What are the difference between the always keyword (not the always @ block) and forever keyword in Verilog HDL?

always #1 a=!a;
forever #1 a=!a;

Here are my findings but I can't still quite draw the line between the two:

From Wikipedia:

The always keyword acts similar to the "C" construct while(1) {..} in the sense that it will execute forever.

From electroSofts:

The forever instruction continuously repeats the statement that follows it. Therefore, it should be used with procedural timing controls (otherwise it hangs the simulation).

Could someone give a clearer explanation on this? Thank you!

Answer

Jared Davis picture Jared Davis · Nov 28, 2014

The always construct can be used at the module level to create a procedural block that is always triggered. Typically it is followed by an event control, e.g., you might write, within a module, something like:

  • always @(posedge clk) <do stuff>

  • always @(en or d) <do stuff>

  • always @* <do stuff>, can also use @(*)

This is the typical way to write latches, flops, etc.

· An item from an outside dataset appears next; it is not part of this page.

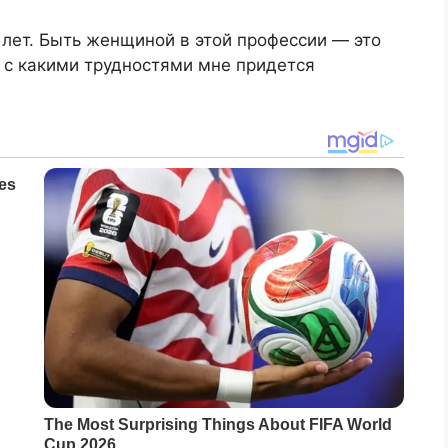
лет. Быть женщиной в этой профессии — это
я, с какими трудностями мне придется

The forever construct, in contrast, is a procedural statement that should typically only be used in test-bench code. It can occur within always and initial blocks and other statements, but cannot occur directly within a module. For instance, you can use it to write things like:

initial begin
  if (do_random_testing)
  begin
    forever #100 input = $random(...);
  end
  else if (read_from_file)
  begin
     ... read inputs from a file or whatever ...
  end
end

It wouldn't be legal to write something like forever #1 a=!a; as a top-level construct in a module. It has to be put, e.g., in an always block, an initial block, a task, or similar.